Channing lit a cigarette. "Mark the dial," he said. "Both of 'em. I've got to get in touch with the Thomas Boys."

Walt marked the dials and tuned for the Relay Girl. He found it coming in not far from the other setting. Chuck was speaking, and they tuned in near the middle of his speech.

"—this thing so that it will not buck like a scenic railway finding the fourth derivative of space with respect to time. For my non-technical listeners, that is none other than the better known term: Jerkiness. We applied the modulation to the first driver anode—the little circular one right above the cathode. I don't know whether this is getting out as it should, so I'm going to talk along for the next fifteen minutes straight until I hear from you. Then we're switching over and repeating. Can you hear me?"

Channing cut the gain down to a whisper and put a message on the beam, confirming his reception. Ten minutes later, Chuck changed his set speech, and said: "Good! Too bad we haven't got one of those receivers here, or we could make this a two-way with some action. Now listen, Don. My idiot brother says that he can make the beam transmit without the drive. Unfortunately, I am not a drive expert like he is and so I can not remonstrate with the half-wit.
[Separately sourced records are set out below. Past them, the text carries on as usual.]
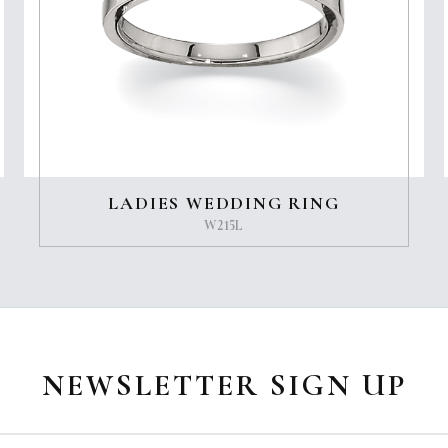
LADIES WEDDING RING
W215L
NEWSLETTER SIGN UP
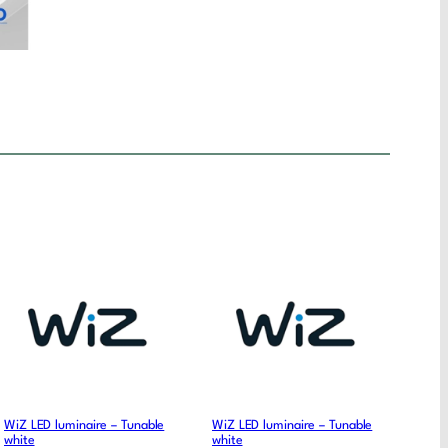
WiZ LED luminaire – Tunable
WiZ LED luminaire – Tunable
white
white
So, and right now, we're cutting the supply voltage to the final focussing anode. Whoops! I just floated off the floor and the mike cable is all tangled up in my feet. This free stuff is not as simple as the old fiction writers claimed it was. Things are floating all over the place like mad. The accelerometer says exactly zero, and so you tell me if we are getting out. We're going back on one G so that we can sit down again. That's better! Though the idiot—it's a shame to be forced to admit that one of your family is half-witted—didn't wait until we were in position to fall. I almost landed on my head—which is where he was dropped as an infant. How was it? Did you hear my manly voice whilst we were going free? Say 'No' so that my idiot brother will not have anything to say about his brilliant mind. I'm out of breath and we're going back home on that home recording of Freddie saying, and I will let him quote, via acetate."